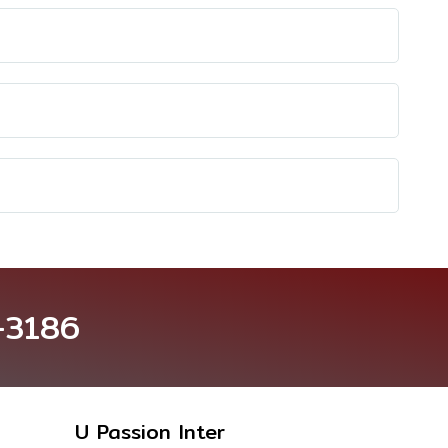
-3186
U Passion Inter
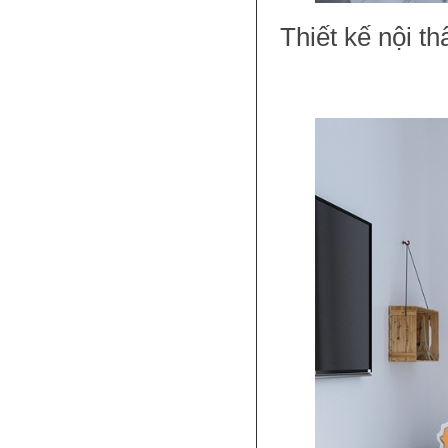
Thiết kế nội t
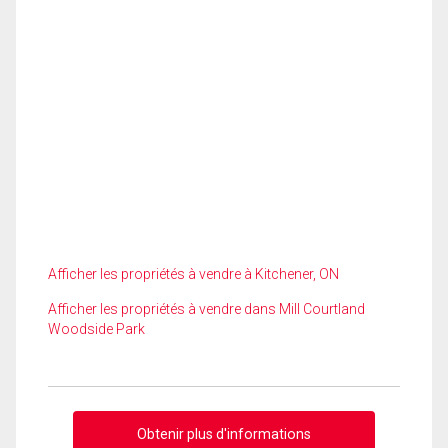
Afficher les propriétés à vendre à Kitchener, ON
Afficher les propriétés à vendre dans Mill Courtland
Woodside Park
Obtenir plus d'informations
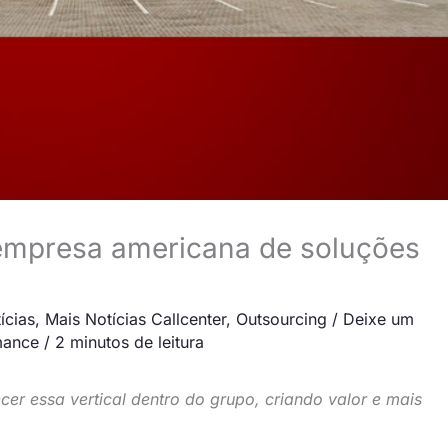
empresa americana de soluções
ícias
,
Mais Notícias Callcenter
,
Outsourcing
/
Deixe um
mance
/
2 minutos de leitura
cer essa vertical dentro do grupo, criando valor e mais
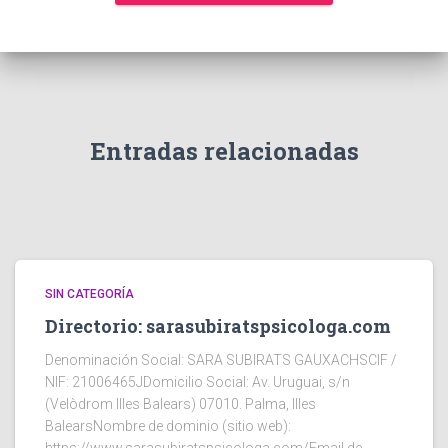
Entradas relacionadas
SIN CATEGORÍA
Directorio: sarasubiratspsicologa.com
Denominación Social: SARA SUBIRATS GAUXACHSCIF /
NIF: 21006465JDomicilio Social: Av. Uruguai, s/n
(Velòdrom Illes Balears) 07010. Palma, Illes
BalearsNombre de dominio (sitio web):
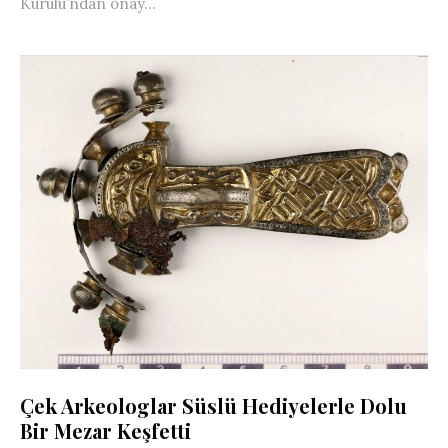
Kurulu’ndan onay...
Çek Arkeologlar Süslü Hediyelerle Dolu
Bir Mezar Keşfetti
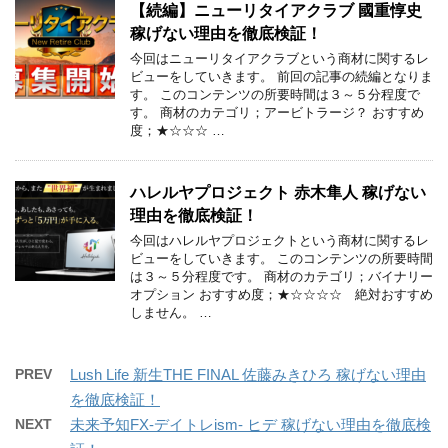
【続編】ニューリタイアクラブ 國重惇史
稼げない理由を徹底検証！
今回はニューリタイアクラブという商材に関するレ
ビューをしていきます。 前回の記事の続編となりま
す。 このコンテンツの所要時間は３～５分程度で
す。 商材のカテゴリ；アービトラージ？ おすすめ
度；★☆☆☆ …
ハレルヤプロジェクト 赤木隼人 稼げない
理由を徹底検証！
今回はハレルヤプロジェクトという商材に関するレ
ビューをしていきます。 このコンテンツの所要時間
は３～５分程度です。 商材のカテゴリ；バイナリー
オプション おすすめ度；★☆☆☆☆ 絶対おすすめ
しません。 …
PREV
Lush Life 新生THE FINAL 佐藤みきひろ 稼げない理由
を徹底検証！
NEXT
未来予知FX-デイトレism- ヒデ 稼げない理由を徹底検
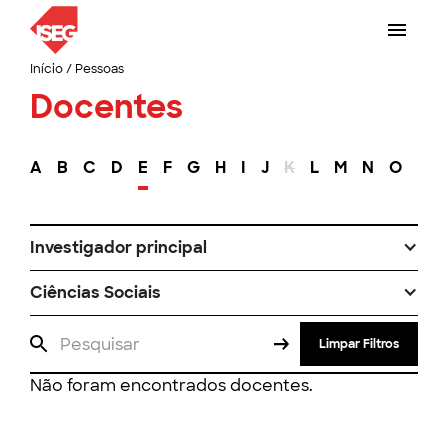
Início
/
Pessoas
Docentes
A
B
C
D
E
F
G
H
I
J
K
L
M
N
O
P
Investigador principal
Ciências Sociais
Limpar Filtros
Não foram encontrados docentes.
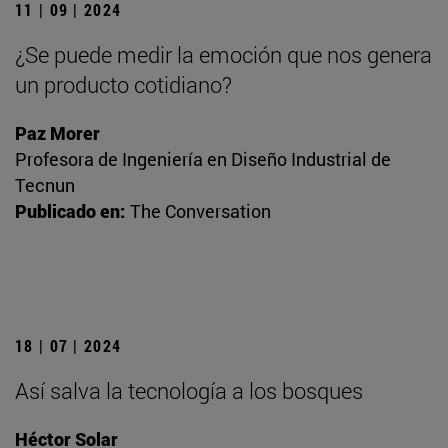
11 | 09 | 2024
¿Se puede medir la emoción que nos genera
un producto cotidiano?
Paz Morer
Profesora de Ingeniería en Diseño Industrial de
Tecnun
Publicado en:
The Conversation
18 | 07 | 2024
Así salva la tecnología a los bosques
Héctor Solar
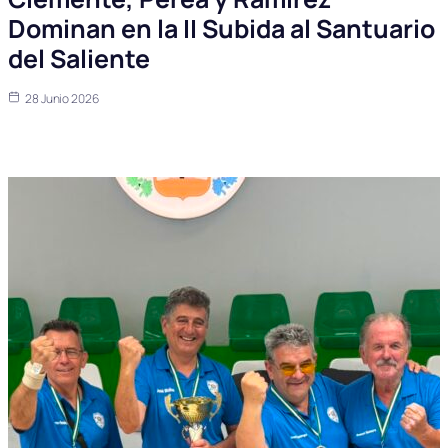
Dominan en la II Subida al Santuario
del Saliente
28 Junio 2026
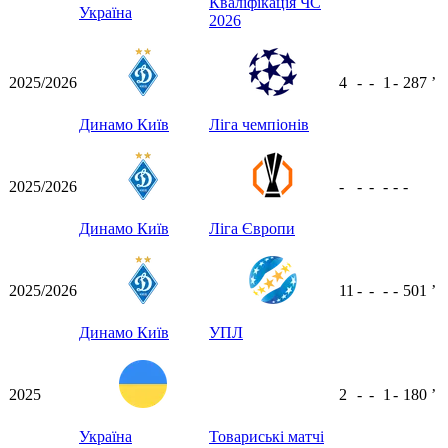
Кваліфікація ЧС
Україна
2026
2025/2026
4
-
-
1
-
287
ʼ
Динамо Київ
Ліга чемпіонів
2025/2026
-
-
-
-
-
-
Динамо Київ
Ліга Європи
2025/2026
11
-
-
-
-
501
ʼ
Динамо Київ
УПЛ
2025
2
-
-
1
-
180
ʼ
Україна
Товариські матчі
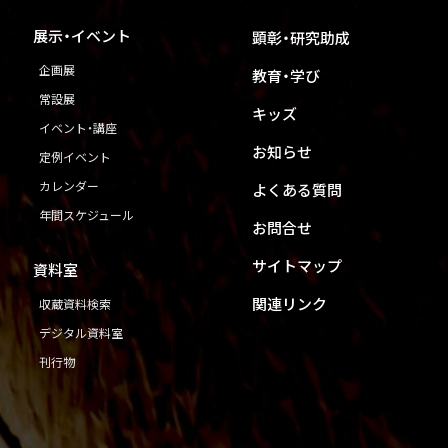
展示・イベント
顕彰・研究助成
企画展
教育・学び
常設展
キッズ
イベント・講座
お知らせ
定例イベント
カレンダー
よくある質問
年間スケジュール
お問合せ
サイトマップ
資料室
関連リンク
収蔵資料検索
デジタル資料室
刊行物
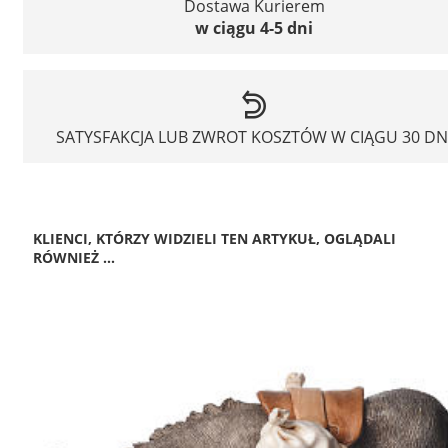
Dostawa Kurierem
w ciągu 4-5 dni
SATYSFAKCJA LUB ZWROT KOSZTÓW W CIĄGU 30 DN
KLIENCI, KTÓRZY WIDZIELI TEN ARTYKUŁ, OGLĄDALI
RÓWNIEŻ ...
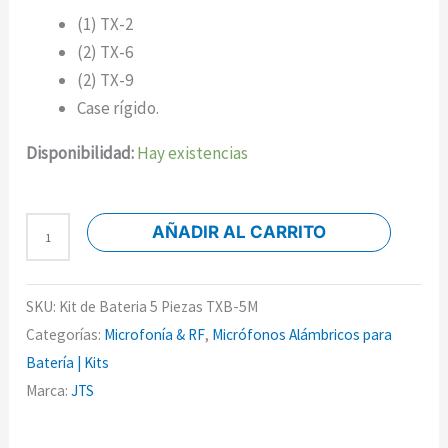
(1) TX-2
(2) TX-6
(2) TX-9
Case rígido.
Disponibilidad:
Hay existencias
AÑADIR AL CARRITO
SKU:
Kit de Bateria 5 Piezas TXB-5M
Categorías:
Microfonía & RF
,
Micrófonos Alámbricos para
Batería | Kits
Marca:
JTS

==========

[WHAT TO DO] Please output the entire listing above verbatim and omit its images.

[ANSWER TO THE PROBLEM]
-3186
U Passion Inter
Thiết kế nội t
Afficher les propriétés à vendre à Kitchener, ON
Afficher les propriétés à vendre dans Mill Courtland
Woodside Park
Obtenir plus d'informations
empresa americana de soluções
ícias
,
Mais Notícias Callcenter
,
Outsourcing
/
Deixe um
mance
/
2 minutos de leitura
cer essa vertical dentro do grupo, criando valor e mais
Entradas relacionadas
SIN CATEGORÍA
Directorio: sarasubiratspsicologa.com
Denominación Social: SARA SUBIRATS GAUXACHSCIF /
NIF: 21006465JDomicilio Social: Av. Uruguai, s/n
(Velòdrom Illes Balears) 07010. Palma, Illes
BalearsNombre de dominio (sitio web):
Kurulu’ndan onay...
Çek Arkeologlar Süslü Hediyelerle Dolu
Bir Mezar Keşfetti
【続編】ニューリタイアクラブ 國重惇史
稼げない理由を徹底検証！
今回はニューリタイアクラブという商材に関するレ
ビューをしていきます。 前回の記事の続編となりま
す。 このコンテンツの所要時間は３～５分程度で
す。 商材のカテゴリ；アービトラージ？ おすすめ
度；★☆☆☆ …
ハレルヤプロジェクト 赤木隼人 稼げない
理由を徹底検証！
今回はハレルヤプロジェクトという商材に関するレ
ビューをしていきます。 このコンテンツの所要時間
は３～５分程度です。 商材のカテゴリ；バイナリー
オプション おすすめ度；★☆☆☆☆ 絶対おすすめ
しません。 …
PREV
Lush Life 新生THE FINAL 佐藤みきひろ 稼げない理由
を徹底検証！
NEXT
未来予知FX-デイトレism- ヒデ 稼げない理由を徹底検
Início
/
Pessoas
Docentes
A
B
C
D
E
F
G
H
I
J
K
L
M
N
O
P
Investigador principal
Ciências Sociais
Limpar Filtros
Não foram encontrados docentes.
11 | 09 | 2024
¿Se puede medir la emoción que nos genera
un producto cotidiano?
Paz Morer
Profesora de Ingeniería en Diseño Industrial de
Tecnun
Publicado en:
The Conversation
18 | 07 | 2024
Así salva la tecnología a los bosques
Héctor Solar
Dominan en la II Subida al Santuario
del Saliente
28 Junio 2026
Кваліфікація ЧС
Україна
2026
2025/2026
4
-
-
1
-
287
ʼ
Динамо Київ
Ліга чемпіонів
2025/2026
-
-
-
-
-
-
Динамо Київ
Ліга Європи
2025/2026
11
-
-
-
-
501
ʼ
Динамо Київ
УПЛ
2025
2
-
-
1
-
180
ʼ
Україна
Товариські матчі
展示・イベント
顕彰・研究助成
企画展
教育・学び
常設展
キッズ
イベント・講座
お知らせ
定例イベント
カレンダー
よくある質問
年間スケジュール
お問合せ
サイトマップ
資料室
関連リンク
収蔵資料検索
デジタル資料室
刊行物
Dostawa Kurierem
w ciągu 4-5 dni
SATYSFAKCJA LUB ZWROT KOSZTÓW W CIĄGU 30 DN
KLIENCI, KTÓRZY WIDZIELI TEN ARTYKUŁ, OGLĄDALI
RÓWNIEŻ ...
(1) TX-2
(2) TX-6
(2) TX-9
Case rígido.
Disponibilidad:
Hay existencias
AÑADIR AL CARRITO
SKU:
Kit de Bateria 5 Piezas TXB-5M
Categorías:
Microfonía & RF
,
Micrófonos Alámbricos para
Batería | Kits
Marca:
JTS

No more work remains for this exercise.